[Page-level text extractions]
---------------

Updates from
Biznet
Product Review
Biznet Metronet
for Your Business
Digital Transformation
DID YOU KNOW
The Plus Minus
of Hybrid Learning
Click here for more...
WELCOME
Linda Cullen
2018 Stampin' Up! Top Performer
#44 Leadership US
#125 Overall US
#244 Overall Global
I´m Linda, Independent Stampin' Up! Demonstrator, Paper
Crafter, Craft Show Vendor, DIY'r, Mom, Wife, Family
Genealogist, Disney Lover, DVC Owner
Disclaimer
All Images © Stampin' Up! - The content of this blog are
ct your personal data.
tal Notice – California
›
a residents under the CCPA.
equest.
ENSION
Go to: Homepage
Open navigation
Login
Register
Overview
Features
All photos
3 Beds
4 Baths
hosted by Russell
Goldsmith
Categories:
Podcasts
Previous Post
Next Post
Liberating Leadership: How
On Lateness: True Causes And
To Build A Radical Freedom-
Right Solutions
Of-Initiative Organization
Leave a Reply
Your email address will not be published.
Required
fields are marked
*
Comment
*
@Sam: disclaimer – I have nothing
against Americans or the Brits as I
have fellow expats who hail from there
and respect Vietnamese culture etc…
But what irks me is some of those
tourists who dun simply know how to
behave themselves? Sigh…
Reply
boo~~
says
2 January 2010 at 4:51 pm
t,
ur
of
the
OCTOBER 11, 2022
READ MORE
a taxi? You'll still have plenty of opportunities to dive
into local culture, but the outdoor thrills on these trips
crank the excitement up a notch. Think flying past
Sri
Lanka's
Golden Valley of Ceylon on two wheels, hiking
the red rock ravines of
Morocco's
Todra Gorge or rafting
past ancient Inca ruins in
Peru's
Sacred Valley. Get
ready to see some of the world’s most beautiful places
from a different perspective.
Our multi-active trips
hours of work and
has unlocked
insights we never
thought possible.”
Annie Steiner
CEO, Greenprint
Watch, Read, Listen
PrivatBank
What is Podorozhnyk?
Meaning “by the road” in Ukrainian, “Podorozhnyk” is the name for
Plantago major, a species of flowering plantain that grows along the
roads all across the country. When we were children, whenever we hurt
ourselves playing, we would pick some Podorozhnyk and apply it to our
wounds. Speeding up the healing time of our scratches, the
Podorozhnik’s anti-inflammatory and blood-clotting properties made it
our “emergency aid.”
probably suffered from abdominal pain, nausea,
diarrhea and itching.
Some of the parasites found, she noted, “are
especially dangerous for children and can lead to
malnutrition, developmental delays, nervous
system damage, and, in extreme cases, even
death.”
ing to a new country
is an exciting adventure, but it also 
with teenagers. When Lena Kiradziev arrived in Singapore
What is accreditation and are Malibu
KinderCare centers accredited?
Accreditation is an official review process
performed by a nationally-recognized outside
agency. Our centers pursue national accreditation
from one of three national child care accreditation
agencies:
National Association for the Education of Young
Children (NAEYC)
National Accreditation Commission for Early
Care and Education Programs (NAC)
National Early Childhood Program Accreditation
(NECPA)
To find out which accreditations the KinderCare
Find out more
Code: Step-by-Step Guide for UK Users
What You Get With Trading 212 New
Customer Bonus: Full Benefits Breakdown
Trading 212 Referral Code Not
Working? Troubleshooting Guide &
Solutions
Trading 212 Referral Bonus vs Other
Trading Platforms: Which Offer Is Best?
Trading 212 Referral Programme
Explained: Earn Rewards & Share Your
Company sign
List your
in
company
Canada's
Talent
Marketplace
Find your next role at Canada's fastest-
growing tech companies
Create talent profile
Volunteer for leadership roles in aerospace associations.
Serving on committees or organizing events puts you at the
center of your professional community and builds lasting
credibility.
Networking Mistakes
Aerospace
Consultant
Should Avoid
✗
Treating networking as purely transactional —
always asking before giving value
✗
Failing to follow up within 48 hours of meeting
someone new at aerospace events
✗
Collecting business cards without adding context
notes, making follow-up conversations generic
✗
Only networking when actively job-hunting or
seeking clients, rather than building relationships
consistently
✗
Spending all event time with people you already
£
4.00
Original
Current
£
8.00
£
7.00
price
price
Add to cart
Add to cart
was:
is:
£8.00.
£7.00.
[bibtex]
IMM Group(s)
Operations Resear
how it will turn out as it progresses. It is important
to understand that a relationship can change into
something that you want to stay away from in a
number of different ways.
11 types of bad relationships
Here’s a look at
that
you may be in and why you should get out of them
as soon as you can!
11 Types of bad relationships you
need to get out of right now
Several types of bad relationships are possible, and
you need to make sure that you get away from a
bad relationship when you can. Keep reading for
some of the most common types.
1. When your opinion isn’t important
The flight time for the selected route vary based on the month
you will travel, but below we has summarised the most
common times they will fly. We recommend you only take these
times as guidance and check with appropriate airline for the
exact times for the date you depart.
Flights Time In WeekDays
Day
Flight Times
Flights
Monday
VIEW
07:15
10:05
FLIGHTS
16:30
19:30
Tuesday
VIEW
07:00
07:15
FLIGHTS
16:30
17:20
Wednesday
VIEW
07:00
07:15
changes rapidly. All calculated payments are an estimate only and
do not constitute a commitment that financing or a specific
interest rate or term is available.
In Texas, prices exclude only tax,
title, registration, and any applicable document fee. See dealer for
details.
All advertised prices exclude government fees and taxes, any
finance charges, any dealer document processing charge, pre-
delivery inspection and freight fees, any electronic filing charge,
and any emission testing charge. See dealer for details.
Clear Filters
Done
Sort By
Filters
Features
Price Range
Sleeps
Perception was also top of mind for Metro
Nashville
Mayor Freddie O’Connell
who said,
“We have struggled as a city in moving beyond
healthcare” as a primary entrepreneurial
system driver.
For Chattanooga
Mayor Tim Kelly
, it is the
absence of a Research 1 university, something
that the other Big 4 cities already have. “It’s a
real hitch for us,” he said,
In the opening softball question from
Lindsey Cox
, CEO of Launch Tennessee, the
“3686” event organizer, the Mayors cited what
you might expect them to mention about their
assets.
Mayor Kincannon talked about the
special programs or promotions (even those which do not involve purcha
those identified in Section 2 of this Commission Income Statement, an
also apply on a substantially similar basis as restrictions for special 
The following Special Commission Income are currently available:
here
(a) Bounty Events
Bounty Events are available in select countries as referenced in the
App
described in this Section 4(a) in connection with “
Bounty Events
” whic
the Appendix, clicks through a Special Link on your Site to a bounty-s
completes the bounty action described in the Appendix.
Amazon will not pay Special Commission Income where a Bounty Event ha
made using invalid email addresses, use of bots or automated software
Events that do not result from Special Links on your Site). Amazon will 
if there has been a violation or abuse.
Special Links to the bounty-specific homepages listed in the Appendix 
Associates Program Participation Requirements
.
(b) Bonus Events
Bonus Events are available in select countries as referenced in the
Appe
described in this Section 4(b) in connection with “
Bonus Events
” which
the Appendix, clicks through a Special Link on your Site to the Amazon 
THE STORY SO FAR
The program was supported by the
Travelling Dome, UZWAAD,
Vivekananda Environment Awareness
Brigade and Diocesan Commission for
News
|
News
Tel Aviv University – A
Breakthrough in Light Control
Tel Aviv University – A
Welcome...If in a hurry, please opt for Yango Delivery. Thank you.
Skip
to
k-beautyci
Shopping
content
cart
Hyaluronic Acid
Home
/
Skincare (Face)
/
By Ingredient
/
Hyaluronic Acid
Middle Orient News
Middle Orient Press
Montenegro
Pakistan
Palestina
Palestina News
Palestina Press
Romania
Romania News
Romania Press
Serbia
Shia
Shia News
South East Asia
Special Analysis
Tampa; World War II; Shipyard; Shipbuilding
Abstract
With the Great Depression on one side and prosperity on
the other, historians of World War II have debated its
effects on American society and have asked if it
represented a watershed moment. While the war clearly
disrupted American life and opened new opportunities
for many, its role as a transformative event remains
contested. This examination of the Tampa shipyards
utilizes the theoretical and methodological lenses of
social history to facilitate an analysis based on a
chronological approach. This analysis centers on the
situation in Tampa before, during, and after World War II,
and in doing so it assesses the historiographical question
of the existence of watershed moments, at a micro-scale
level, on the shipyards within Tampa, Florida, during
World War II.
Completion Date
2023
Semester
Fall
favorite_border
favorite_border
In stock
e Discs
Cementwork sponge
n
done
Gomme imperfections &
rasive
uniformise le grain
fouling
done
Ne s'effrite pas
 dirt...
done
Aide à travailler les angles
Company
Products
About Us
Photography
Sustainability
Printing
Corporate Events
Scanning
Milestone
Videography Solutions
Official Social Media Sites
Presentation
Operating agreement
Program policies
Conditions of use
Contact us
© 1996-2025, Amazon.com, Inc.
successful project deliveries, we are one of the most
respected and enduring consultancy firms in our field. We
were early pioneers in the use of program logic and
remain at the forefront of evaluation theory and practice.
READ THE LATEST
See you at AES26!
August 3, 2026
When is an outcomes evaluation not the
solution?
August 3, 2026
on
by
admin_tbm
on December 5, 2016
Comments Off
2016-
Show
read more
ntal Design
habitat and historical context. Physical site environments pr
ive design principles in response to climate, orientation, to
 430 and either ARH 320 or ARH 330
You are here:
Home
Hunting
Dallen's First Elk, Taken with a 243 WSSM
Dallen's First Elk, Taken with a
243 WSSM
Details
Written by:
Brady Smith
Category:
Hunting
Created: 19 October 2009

---------------

Nothing but the lines from the one with "Official Social Media Sites" through the final line of the records may appear in the answer, and each must be transcribed exactly.

ANSWER BELOW:
Official Social Media Sites
Presentation
Operating agreement
Program policies
Conditions of use
Contact us
© 1996-2025, Amazon.com, Inc.
successful project deliveries, we are one of the most
respected and enduring consultancy firms in our field. We
were early pioneers in the use of program logic and
remain at the forefront of evaluation theory and practice.
READ THE LATEST
See you at AES26!
August 3, 2026
When is an outcomes evaluation not the
solution?
August 3, 2026
on
by
admin_tbm
on December 5, 2016
Comments Off
2016-
Show
read more
ntal Design
habitat and historical context. Physical site environments pr
ive design principles in response to climate, orientation, to
 430 and either ARH 320 or ARH 330
You are here:
Home
Hunting
Dallen's First Elk, Taken with a 243 WSSM
Dallen's First Elk, Taken with a
243 WSSM
Details
Written by:
Brady Smith
Category:
Hunting
Created: 19 October 2009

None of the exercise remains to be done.